Speaking of passages and stages, several of our medical comrades seem to have caught the passage virus. Tom Okin, who was one of the hearty band of classmates at the New Orleans reunion, has retired from medical practice and become a partner in DNMR Inc., a company that operates MRI centers, including cardiac MRI’s, at St. Anthony Hospital in Denver. John Phair stepped down three years ago as Director of the Division of Infectious Diseases at Northwestern University Medical School, assuming emeritus status. While continuing to see patients, John continues his research on the epidemiology and natural history of HIV/AIDS. The new schedule has allowed Nancy and John to travel more extensively. Peter Braun has left the Harvard School of Public Health and his internal medicine practice for a career consulting in health policy and health economics. Peter is focusing on medical error in office practice and on physician payments, while continuing as one of the founding editorial board members of the Harvard Health Letter. Linda recently retired as Executive Director of Families First Parenting Programs, an award winning non-profit committed to strengthening families of all backgrounds and life circumstances.
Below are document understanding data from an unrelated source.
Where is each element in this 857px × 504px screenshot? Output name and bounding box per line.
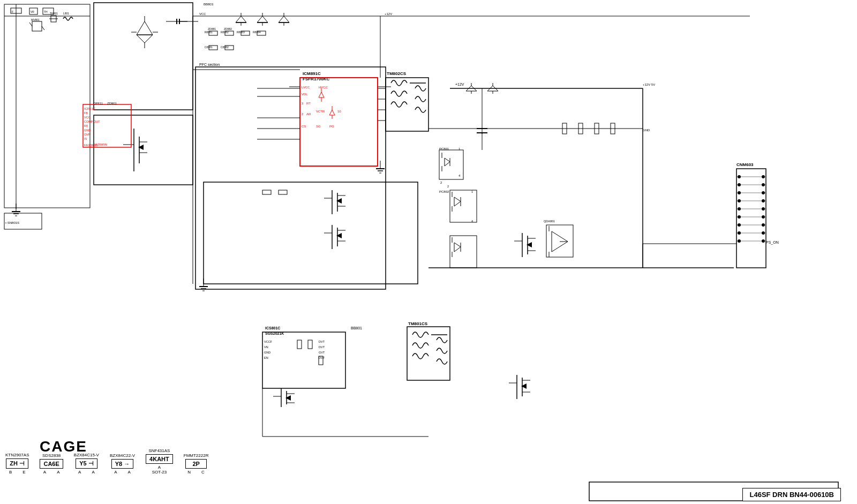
legend-label-n: N	[187, 470, 191, 475]
svg-text:DPF11: DPF11	[94, 102, 103, 105]
svg-text:TM802CS: TM802CS	[387, 71, 407, 76]
svg-text:ICS801C: ICS801C	[265, 326, 280, 330]
svg-text:DVT: DVT	[319, 356, 325, 359]
svg-text:C8881: C8881	[205, 46, 213, 49]
svg-text:HVCC: HVCC	[319, 86, 328, 89]
legend-part-fmmt: FMMT2222R	[184, 453, 209, 458]
svg-text:C8882: C8882	[221, 46, 229, 49]
legend-label-a1: A	[43, 470, 46, 475]
legend-label-a2: A	[57, 470, 59, 475]
svg-text:TH: TH	[44, 10, 48, 13]
legend-label-a3: A	[78, 470, 81, 475]
svg-text:PS_ON: PS_ON	[766, 240, 779, 245]
svg-text:1: 1	[471, 190, 473, 193]
svg-text:• SN801S: • SN801S	[5, 221, 19, 224]
svg-text:VN: VN	[264, 345, 268, 349]
svg-point-145	[738, 199, 741, 202]
svg-text:+12V: +12V	[455, 82, 464, 86]
svg-point-152	[762, 223, 765, 227]
svg-text:VR: VR	[31, 10, 34, 13]
svg-text:DVT: DVT	[319, 340, 325, 343]
legend-sds2838: SDS2838 CA6E A A	[40, 453, 63, 475]
svg-rect-0	[0, 0, 857, 504]
svg-text:R8881: R8881	[205, 31, 213, 34]
legend-label-c: C	[201, 470, 205, 475]
legend-part-bzx15: BZX84C15-V	[74, 453, 99, 457]
svg-text:CNM603: CNM603	[736, 162, 754, 167]
legend-label-a6: A	[128, 470, 131, 475]
svg-text:PG: PG	[329, 125, 334, 128]
legend-fmmt2222r: FMMT2222R 2P N C	[184, 453, 209, 475]
svg-text:COMP OUT: COMP OUT	[84, 120, 100, 123]
svg-text:MV801: MV801	[31, 18, 40, 21]
svg-text:EN: EN	[264, 356, 268, 359]
svg-point-150	[762, 215, 765, 219]
schematic-svg: F VR TH	[0, 0, 857, 504]
legend-sot23: SOT-23	[152, 470, 167, 475]
legend-part-snf: SNF431AS	[148, 448, 170, 453]
svg-text:GND: GND	[643, 129, 650, 132]
legend-bzx84c22: BZX84C22-V Y8 → A A	[110, 453, 135, 475]
legend-label-a4: A	[92, 470, 94, 475]
svg-text:+12V 5V: +12V 5V	[643, 83, 655, 86]
svg-text:4: 4	[471, 220, 473, 223]
svg-text:2: 2	[447, 185, 449, 188]
svg-text:VCC: VCC	[199, 12, 206, 16]
title-block: L46SF DRN BN44-00610B	[742, 488, 841, 501]
svg-point-147	[738, 207, 741, 210]
svg-point-140	[762, 175, 765, 178]
svg-text:SGS2021K: SGS2021K	[265, 332, 284, 335]
legend-part-bzx22: BZX84C22-V	[110, 453, 135, 458]
svg-text:R8883: R8883	[237, 31, 245, 34]
svg-point-144	[762, 191, 765, 194]
svg-point-151	[738, 223, 741, 227]
svg-point-148	[762, 207, 765, 210]
svg-point-154	[762, 231, 765, 235]
svg-text:R8882: R8882	[221, 31, 229, 34]
svg-text:RT: RT	[84, 124, 88, 127]
legend-sym-bzx22: Y8 →	[111, 459, 134, 469]
svg-point-156	[762, 239, 765, 243]
svg-point-153	[738, 231, 741, 235]
svg-text:L801: L801	[63, 12, 69, 15]
schematic-container: F VR TH	[0, 0, 857, 504]
svg-text:BB801: BB801	[351, 326, 362, 330]
svg-text:LVCC: LVCC	[302, 86, 310, 89]
legend-sym-snf: 4KAHT	[146, 454, 173, 464]
svg-text:TM801CS: TM801CS	[408, 321, 428, 326]
svg-text:R8884: R8884	[253, 31, 261, 34]
legend-sym-ktn: ZH ⊣	[6, 458, 28, 469]
legend-label-a7: A	[158, 465, 161, 470]
legend-snf431as: SNF431AS 4KAHT A SOT-23	[146, 448, 173, 475]
svg-text:AR: AR	[306, 112, 311, 116]
legend-sym-bzx15: Y5 ⊣	[76, 458, 97, 469]
svg-text:VCTR: VCTR	[316, 110, 325, 113]
svg-text:CS: CS	[302, 125, 306, 128]
svg-text:+12V: +12V	[385, 12, 392, 16]
svg-text:ZD901: ZD901	[107, 102, 117, 105]
legend-sym-fmmt: 2P	[185, 459, 207, 469]
svg-text:VCCF: VCCF	[264, 340, 273, 343]
svg-text:BB803: BB803	[204, 3, 214, 6]
svg-text:DVT: DVT	[319, 345, 325, 349]
legend-label-a5: A	[114, 470, 117, 475]
svg-text:PC802: PC802	[439, 190, 449, 193]
svg-point-143	[738, 191, 741, 194]
svg-text:RT: RT	[306, 102, 311, 105]
svg-text:FA3595N: FA3595N	[94, 143, 107, 146]
svg-text:GND: GND	[264, 351, 270, 354]
svg-point-139	[738, 175, 741, 178]
svg-point-155	[738, 239, 741, 243]
svg-text:FSFR1700KC: FSFR1700KC	[303, 77, 329, 81]
component-legend: KTN2907AS ZH ⊣ B E SDS2838 CA6E A A BZX8…	[5, 448, 208, 475]
svg-text:VCC: VCC	[84, 116, 91, 119]
legend-label-b: B	[9, 470, 12, 475]
svg-text:PC801: PC801	[439, 147, 449, 151]
legend-part-ktn: KTN2907AS	[5, 453, 29, 457]
svg-text:FB: FB	[84, 111, 88, 115]
svg-text:GND: GND	[84, 129, 91, 132]
svg-point-141	[738, 183, 741, 186]
svg-text:F: F	[12, 10, 13, 13]
svg-text:VDL: VDL	[302, 93, 308, 96]
svg-text:GVT: GVT	[319, 351, 325, 354]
I regret to report the death of two classmates. Fred Held, who died on May 31st, was the retired superintendent of planning and industrial engineering for DuPont at Remington Arms. Fred fought in the Korean War, at the landing in Inchon and at the battle of Choisin Resevoir. Fred was very active in community and Methodist Church affairs. He is survived by his wife, Jeanette, and four children, who may be reached at One Sharon Road, Trumbull, CT 06611.
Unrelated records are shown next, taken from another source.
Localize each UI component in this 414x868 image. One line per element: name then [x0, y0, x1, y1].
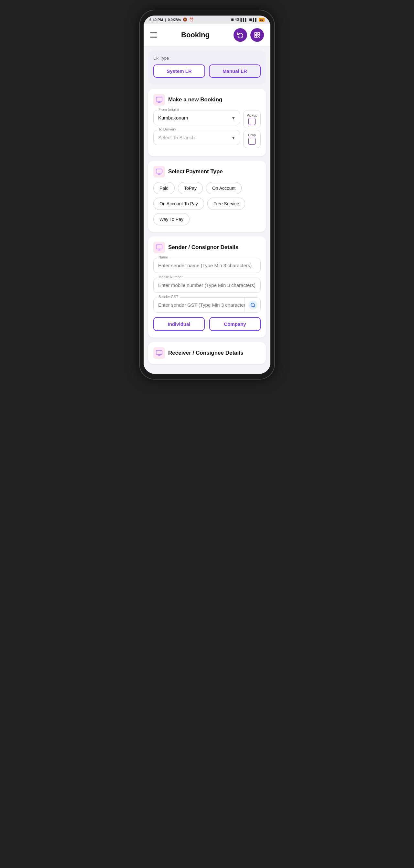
sender-section-header: Sender / Consignor Details: [153, 242, 261, 253]
booking-section-header: Make a new Booking: [153, 94, 261, 105]
payment-paid-button[interactable]: Paid: [153, 182, 175, 194]
status-bar: 6:40 PM | 0.0KB/s 🔕 ⏰ ▣ 4G ▌▌▌ ▣ ▌▌ 39: [144, 16, 270, 24]
status-left: 6:40 PM | 0.0KB/s 🔕 ⏰: [149, 18, 194, 22]
svg-rect-16: [156, 350, 162, 355]
refresh-button[interactable]: [234, 28, 247, 42]
svg-rect-5: [156, 97, 162, 101]
from-field-row: From (origin) Kumbakonam ▼ Pickup: [153, 110, 261, 130]
booking-section-title: Make a new Booking: [168, 96, 222, 103]
svg-rect-2: [255, 36, 257, 37]
sim2-icon: ▣: [249, 18, 252, 21]
sender-section-title: Sender / Consignor Details: [168, 244, 238, 251]
booking-section: Make a new Booking From (origin) Kumbako…: [148, 89, 266, 156]
payment-freeservice-button[interactable]: Free Service: [207, 197, 245, 210]
header-actions: [234, 28, 264, 42]
hamburger-line-3: [150, 37, 157, 37]
manual-lr-button[interactable]: Manual LR: [209, 64, 261, 78]
status-time: 6:40 PM: [149, 18, 163, 22]
sender-mobile-wrapper: Mobile Number: [153, 278, 261, 293]
status-speed: 0.0KB/s: [168, 18, 181, 22]
pickup-checkbox-inner: [248, 118, 255, 125]
company-button[interactable]: Company: [209, 317, 261, 331]
from-origin-select[interactable]: Kumbakonam: [153, 110, 240, 125]
to-delivery-select[interactable]: Select To Branch: [153, 130, 240, 145]
payment-waytopay-button[interactable]: Way To Pay: [153, 213, 189, 225]
pickup-checkbox[interactable]: Pickup: [243, 110, 261, 128]
svg-rect-8: [156, 169, 162, 173]
sender-mobile-label: Mobile Number: [157, 275, 184, 279]
phone-screen: 6:40 PM | 0.0KB/s 🔕 ⏰ ▣ 4G ▌▌▌ ▣ ▌▌ 39: [144, 16, 270, 374]
phone-shell: 6:40 PM | 0.0KB/s 🔕 ⏰ ▣ 4G ▌▌▌ ▣ ▌▌ 39: [139, 10, 275, 380]
payment-section-header: Select Payment Type: [153, 166, 261, 178]
to-field-label: To Delivery: [157, 127, 177, 131]
hamburger-line-2: [150, 35, 157, 36]
gst-search-icon: [248, 301, 257, 310]
gst-search-button[interactable]: [244, 297, 261, 313]
lr-type-label: LR Type: [153, 56, 261, 61]
sender-name-wrapper: Name: [153, 258, 261, 273]
signal-4g-icon: 4G: [235, 18, 239, 21]
signal-bars-2: ▌▌: [253, 18, 257, 21]
scroll-content: LR Type System LR Manual LR Make a new B…: [144, 46, 270, 374]
svg-rect-0: [255, 33, 257, 35]
menu-button[interactable]: [150, 32, 157, 37]
hamburger-line-1: [150, 32, 157, 33]
sender-mobile-input[interactable]: [153, 278, 261, 293]
receiver-section-preview: Receiver / Consignee Details: [148, 342, 266, 364]
signal-bars-1: ▌▌▌: [241, 18, 247, 21]
individual-button[interactable]: Individual: [153, 317, 205, 331]
payment-section-title: Select Payment Type: [168, 168, 223, 175]
receiver-section-title: Receiver / Consignee Details: [168, 350, 243, 356]
sender-name-label: Name: [157, 255, 169, 259]
booking-icon: [153, 94, 165, 105]
drop-label: Drop: [248, 133, 256, 137]
page-title: Booking: [181, 31, 210, 39]
to-field-row: To Delivery Select To Branch ▼ Drop: [153, 130, 261, 150]
svg-rect-1: [258, 33, 260, 35]
lr-type-section: LR Type System LR Manual LR: [148, 51, 266, 84]
receiver-icon: [153, 347, 165, 359]
status-network: |: [165, 18, 166, 22]
alarm-icon: ⏰: [189, 18, 194, 22]
payment-topay-button[interactable]: ToPay: [178, 182, 203, 194]
payment-icon: [153, 166, 165, 178]
from-field-label: From (origin): [157, 107, 180, 112]
from-field-wrapper: From (origin) Kumbakonam ▼: [153, 110, 240, 125]
payment-section: Select Payment Type Paid ToPay On Accoun…: [148, 161, 266, 232]
sender-section: Sender / Consignor Details Name Mobile N…: [148, 237, 266, 338]
entity-type-buttons: Individual Company: [153, 317, 261, 331]
to-field-wrapper: To Delivery Select To Branch ▼: [153, 130, 240, 145]
status-right: ▣ 4G ▌▌▌ ▣ ▌▌ 39: [231, 18, 265, 22]
sender-icon: [153, 242, 165, 253]
battery-icon: 39: [259, 18, 265, 22]
drop-checkbox[interactable]: Drop: [243, 130, 261, 148]
sender-gst-label: Sender GST: [157, 295, 179, 299]
payment-buttons-group: Paid ToPay On Account On Account To Pay …: [153, 182, 261, 225]
mute-icon: 🔕: [183, 18, 187, 22]
payment-onaccount-button[interactable]: On Account: [206, 182, 242, 194]
sender-name-input[interactable]: [153, 258, 261, 273]
payment-onaccounttopay-button[interactable]: On Account To Pay: [153, 197, 204, 210]
sender-gst-wrapper: Sender GST: [153, 297, 261, 313]
svg-rect-11: [156, 245, 162, 249]
svg-line-15: [254, 306, 255, 307]
system-lr-button[interactable]: System LR: [153, 64, 205, 78]
drop-checkbox-inner: [248, 138, 255, 145]
scan-button[interactable]: [250, 28, 264, 42]
app-header: Booking: [144, 24, 270, 46]
pickup-label: Pickup: [246, 113, 257, 117]
sim1-icon: ▣: [231, 18, 234, 21]
lr-type-buttons: System LR Manual LR: [153, 64, 261, 78]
Gene Robinson’s wife, Helen, was kind enough to send me the program from Gene’s memorial service. Gene died on February 11th. He grew up as an army “brat” and came to Yale on an NROTC scholarship, graduating Phi Beta Kappa. After five years in the navy, Gene attended Stanford Law School, becoming a corporate attorney. After suffering a heart attack on Christmas Eve 1977, Gene’s life was transformed. He participated in a Type A Behavior Modification study, retired from his law career at age 54 and dedicated 18 years to Kairos, an organization that provides Christian Ministry and support to incarcerated men and women and their families. Helen and their four children may be reached at 1312 Vintner Way, Pleasanton, CA 94566-6939

Two final pleas: Do join us for the class dinner on the Saturday night of the Princeton game. AND…Please send in your class dues, adding to the basic donation if at all possible, as we strive to raise the funds required to support our glorious 50th reunion. We are counting on you.
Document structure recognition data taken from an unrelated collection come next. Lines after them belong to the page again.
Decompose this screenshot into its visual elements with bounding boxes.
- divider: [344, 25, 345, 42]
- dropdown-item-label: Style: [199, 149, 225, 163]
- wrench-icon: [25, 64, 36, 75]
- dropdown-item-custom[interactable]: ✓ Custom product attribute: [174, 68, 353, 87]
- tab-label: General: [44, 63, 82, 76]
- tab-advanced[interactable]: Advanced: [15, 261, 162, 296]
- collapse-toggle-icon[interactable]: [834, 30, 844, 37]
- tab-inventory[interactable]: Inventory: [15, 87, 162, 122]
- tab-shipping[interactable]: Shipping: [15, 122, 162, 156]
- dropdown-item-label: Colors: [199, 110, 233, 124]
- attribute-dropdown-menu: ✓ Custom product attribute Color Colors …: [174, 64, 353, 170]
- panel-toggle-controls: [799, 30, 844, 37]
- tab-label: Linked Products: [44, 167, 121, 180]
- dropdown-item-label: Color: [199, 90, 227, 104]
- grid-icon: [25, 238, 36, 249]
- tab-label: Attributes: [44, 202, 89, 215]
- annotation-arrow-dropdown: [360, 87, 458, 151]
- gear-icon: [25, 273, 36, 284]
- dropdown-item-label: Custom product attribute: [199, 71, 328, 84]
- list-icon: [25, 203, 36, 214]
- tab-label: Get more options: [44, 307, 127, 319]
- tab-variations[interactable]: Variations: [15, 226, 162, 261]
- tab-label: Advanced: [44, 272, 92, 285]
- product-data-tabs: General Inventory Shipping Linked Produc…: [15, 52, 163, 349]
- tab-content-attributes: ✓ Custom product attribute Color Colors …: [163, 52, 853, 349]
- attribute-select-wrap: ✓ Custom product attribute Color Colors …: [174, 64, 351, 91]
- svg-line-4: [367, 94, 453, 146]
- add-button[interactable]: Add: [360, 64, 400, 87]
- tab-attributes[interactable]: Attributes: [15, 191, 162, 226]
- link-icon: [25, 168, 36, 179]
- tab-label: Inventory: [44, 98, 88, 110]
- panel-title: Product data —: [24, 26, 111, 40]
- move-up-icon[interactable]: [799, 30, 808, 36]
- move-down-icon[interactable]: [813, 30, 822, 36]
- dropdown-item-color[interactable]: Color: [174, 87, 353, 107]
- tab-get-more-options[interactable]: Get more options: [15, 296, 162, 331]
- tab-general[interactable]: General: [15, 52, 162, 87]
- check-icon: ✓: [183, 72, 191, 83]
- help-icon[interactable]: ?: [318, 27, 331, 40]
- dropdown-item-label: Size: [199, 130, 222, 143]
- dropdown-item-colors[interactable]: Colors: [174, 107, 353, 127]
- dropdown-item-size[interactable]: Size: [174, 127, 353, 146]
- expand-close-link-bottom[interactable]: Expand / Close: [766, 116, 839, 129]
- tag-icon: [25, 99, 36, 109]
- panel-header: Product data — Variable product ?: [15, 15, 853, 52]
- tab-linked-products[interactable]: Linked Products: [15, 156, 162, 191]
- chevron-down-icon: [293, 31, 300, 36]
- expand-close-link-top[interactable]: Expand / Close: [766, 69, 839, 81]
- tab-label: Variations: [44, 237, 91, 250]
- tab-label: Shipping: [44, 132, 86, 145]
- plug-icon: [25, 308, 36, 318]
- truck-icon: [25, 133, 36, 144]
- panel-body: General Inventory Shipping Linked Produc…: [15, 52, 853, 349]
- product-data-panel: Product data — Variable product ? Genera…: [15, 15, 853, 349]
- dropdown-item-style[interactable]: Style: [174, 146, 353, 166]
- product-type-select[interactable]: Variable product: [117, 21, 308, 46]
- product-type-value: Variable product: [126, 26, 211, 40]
Gay and I have just returned from the joyous mini-reunion in New Orleans, brilliantly organized by Nikki Barranger, assisted by his charming co-host, Carol Darley. The list of classmates attending, most accompanied by spouses or friends, included: Elliott Schlang, Tiff Bingham, Al Atkins, Paul Zietlow, Ed Barlow, Mike Carey, Jim McCarthy, Jay Levine, Bud Prince, Bill Hoskins, Tom Okin plus Nikki and yours truly. We listened to beautiful music at Jazzfest, wandering from tent to tent, hearing Dixie, Gospel, Blues etc. while sipping gumbo, slurping oysters and shopping at a great craft fair. The delicious class dinner was in a private room at Antoine’s. We were enthralled by 83 year old Dave Brubeck playing his compositions with his quartet, a symphony orchestra and a chorus. Remember how Brubeck burst on the scene during our youth?

While on the subject of reunions, the Yale Spizzwinks(?) 90th year celebration in New Haven included Ed Selig, Jim Downey, Roger Englander, two of Roger’s sons, and our son, Charlie. Roger, our music master, was honored at the anniversary. Roger sings with the University Glee Club in New York and teaches singing to handicapped children.

Another reunion: Bill Dickinson writes that he, Bill Clark, Alan Marshall, Ken Mills, and Ted Nicklaus, with wives, spent a week together in Klosters, Switzerland. Drs. Clark and Nicklaus are still ministering to the sick; the others are retired.

Kudos: Mike Altschuler reports that Tom Kugelman was honored by the Connecticut Historical Society. Tom, a dermatologist by trade, has completed a 14 year labor of love, a book on early Connecticut furniture. Mike also informs me that his roommate, Kenner Rawdon, has retired from his psychiatry practice and still lives in Brookline, MA. More kudos: David Slavitt’s opera opened in May at the Dance Theater Workshop in New York. Andy Emerson has just had published “A Bilingual Edition of Poetry out of Communist China by Huang Xiang.” The poet is a dissident living in the U.S., unpublished in China. Andy learned Chinese while in the Navy, practiced law on Wall Street, then turned back to his first love, Chinese poetry.

The New York Times reported on the renovations of Louis Kahn’s Yale Art gallery: “Angus Wurtele, a Minneapolis philanthropist who is on the gallery’s board, and his wife, Margaret, have donated money to renovate and expand the sculpture garden behind the Kahn building.” Angus retired a few years ago. He and Margaret spend half the year in Napa Valley, producing Terra Valentine (terravalentine.com) Cabernet for our pleasure.

Another busy retiree is Ben Scotch, who has left his nine to five job with the Vermont ACLU. He continues to travel near and far for civil liberty forums, classes and conferences. The new schedule does permit Ben and Barbara to spend more time in Barbara’s native Switzerland.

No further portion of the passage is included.